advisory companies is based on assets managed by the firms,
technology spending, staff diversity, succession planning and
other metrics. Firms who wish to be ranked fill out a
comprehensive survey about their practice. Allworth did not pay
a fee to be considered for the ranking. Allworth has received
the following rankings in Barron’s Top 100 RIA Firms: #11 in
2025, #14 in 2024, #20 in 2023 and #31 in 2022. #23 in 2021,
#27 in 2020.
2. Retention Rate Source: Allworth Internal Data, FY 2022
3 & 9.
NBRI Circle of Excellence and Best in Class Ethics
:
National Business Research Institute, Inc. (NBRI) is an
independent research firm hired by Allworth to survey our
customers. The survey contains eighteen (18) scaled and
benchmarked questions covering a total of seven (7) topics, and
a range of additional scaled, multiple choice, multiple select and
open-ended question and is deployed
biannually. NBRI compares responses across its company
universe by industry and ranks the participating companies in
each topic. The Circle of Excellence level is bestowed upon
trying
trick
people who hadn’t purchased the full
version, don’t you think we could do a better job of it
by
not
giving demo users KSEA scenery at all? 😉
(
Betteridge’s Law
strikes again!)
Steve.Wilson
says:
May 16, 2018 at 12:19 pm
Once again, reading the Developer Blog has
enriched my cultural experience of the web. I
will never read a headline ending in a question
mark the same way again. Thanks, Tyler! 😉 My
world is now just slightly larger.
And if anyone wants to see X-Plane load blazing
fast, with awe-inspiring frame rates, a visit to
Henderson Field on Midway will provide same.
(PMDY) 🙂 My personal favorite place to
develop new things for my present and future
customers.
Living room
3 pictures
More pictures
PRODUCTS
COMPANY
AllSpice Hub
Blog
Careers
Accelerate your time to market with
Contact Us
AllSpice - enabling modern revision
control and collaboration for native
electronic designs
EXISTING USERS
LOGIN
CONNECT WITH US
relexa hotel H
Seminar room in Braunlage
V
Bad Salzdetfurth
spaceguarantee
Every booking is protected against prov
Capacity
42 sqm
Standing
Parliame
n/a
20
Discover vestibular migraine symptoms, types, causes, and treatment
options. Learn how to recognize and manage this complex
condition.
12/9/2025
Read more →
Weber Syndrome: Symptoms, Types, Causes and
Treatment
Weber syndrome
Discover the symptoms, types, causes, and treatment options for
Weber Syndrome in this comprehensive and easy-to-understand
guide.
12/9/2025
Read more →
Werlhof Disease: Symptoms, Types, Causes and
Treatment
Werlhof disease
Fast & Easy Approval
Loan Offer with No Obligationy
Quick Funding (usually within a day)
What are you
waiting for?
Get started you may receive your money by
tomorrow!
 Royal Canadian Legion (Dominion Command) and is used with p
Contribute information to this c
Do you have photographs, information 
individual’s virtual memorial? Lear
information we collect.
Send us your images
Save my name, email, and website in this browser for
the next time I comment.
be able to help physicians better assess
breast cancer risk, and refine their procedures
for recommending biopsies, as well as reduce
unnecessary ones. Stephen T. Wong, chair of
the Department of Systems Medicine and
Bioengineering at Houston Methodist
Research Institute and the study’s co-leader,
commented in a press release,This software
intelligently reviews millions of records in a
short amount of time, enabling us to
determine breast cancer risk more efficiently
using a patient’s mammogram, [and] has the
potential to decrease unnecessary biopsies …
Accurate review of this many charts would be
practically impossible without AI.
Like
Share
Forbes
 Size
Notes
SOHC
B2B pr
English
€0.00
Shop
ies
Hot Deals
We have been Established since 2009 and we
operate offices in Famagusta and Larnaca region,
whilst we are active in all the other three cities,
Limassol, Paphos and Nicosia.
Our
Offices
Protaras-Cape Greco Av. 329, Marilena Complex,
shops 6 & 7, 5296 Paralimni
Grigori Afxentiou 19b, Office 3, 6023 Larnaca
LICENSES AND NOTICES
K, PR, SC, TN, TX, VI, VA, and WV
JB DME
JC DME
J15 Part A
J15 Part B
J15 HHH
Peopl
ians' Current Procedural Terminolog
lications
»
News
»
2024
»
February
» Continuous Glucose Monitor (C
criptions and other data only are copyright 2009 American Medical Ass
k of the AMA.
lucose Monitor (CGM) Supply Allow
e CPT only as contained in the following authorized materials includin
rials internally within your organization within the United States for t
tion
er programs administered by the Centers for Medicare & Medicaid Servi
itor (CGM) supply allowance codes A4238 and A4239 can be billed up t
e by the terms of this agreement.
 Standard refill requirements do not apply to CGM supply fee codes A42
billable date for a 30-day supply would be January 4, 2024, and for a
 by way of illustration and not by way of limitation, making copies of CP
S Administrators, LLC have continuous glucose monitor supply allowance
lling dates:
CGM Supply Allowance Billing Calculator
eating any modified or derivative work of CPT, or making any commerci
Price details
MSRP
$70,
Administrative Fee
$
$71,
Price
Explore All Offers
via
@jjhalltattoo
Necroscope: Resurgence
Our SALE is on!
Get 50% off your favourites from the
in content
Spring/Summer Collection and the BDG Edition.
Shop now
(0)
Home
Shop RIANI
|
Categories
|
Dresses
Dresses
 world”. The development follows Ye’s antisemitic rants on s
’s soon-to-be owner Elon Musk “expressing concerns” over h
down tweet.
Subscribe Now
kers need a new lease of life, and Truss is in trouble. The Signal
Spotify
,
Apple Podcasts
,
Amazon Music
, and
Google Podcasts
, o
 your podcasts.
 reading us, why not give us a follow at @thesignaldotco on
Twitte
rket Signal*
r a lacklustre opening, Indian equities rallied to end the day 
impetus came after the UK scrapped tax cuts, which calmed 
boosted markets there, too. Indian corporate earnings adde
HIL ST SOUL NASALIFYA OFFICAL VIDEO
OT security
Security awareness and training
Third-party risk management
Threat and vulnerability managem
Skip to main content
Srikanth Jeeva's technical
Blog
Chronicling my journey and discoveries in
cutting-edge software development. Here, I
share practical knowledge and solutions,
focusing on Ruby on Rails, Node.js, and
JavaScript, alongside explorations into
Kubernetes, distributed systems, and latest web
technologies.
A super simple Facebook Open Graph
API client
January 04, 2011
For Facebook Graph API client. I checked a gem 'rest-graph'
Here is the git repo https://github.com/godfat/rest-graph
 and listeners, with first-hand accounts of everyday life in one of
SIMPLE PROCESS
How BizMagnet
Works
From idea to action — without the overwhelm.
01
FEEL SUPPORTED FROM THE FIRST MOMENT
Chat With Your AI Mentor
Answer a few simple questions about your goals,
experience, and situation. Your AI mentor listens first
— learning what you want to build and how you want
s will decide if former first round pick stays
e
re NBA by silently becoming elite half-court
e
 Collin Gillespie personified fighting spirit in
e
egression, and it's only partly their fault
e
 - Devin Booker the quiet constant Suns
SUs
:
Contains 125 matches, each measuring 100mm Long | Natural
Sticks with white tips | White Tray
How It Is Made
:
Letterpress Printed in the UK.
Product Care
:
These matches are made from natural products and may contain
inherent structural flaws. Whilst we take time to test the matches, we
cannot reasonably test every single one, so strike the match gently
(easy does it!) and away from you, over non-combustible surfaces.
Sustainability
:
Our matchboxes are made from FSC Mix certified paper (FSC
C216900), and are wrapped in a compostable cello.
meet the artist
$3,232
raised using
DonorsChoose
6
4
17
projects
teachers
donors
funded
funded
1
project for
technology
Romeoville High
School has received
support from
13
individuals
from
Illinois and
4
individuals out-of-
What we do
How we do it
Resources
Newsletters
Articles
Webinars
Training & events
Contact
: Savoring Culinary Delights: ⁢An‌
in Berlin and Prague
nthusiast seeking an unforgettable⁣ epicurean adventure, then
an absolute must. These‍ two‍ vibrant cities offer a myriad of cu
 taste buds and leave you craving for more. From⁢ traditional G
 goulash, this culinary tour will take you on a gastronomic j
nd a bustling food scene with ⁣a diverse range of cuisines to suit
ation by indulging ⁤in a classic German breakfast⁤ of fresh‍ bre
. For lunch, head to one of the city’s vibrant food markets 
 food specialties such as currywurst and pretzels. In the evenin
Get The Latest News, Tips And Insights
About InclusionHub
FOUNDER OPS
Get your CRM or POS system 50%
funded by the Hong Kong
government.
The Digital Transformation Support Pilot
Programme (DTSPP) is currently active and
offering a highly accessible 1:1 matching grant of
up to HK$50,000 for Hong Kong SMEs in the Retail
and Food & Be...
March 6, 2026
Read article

┄┄┄┄┄┄┄┄┄┄┄┄┄┄┄┄┄┄┄┄

| Task to complete |
Within the entries, find all lines holding "Circle" and copy each one.

| Exercise answer |
NBRI Circle of Excellence and Best in Class Ethics
each topic. The Circle of Excellence level is bestowed upon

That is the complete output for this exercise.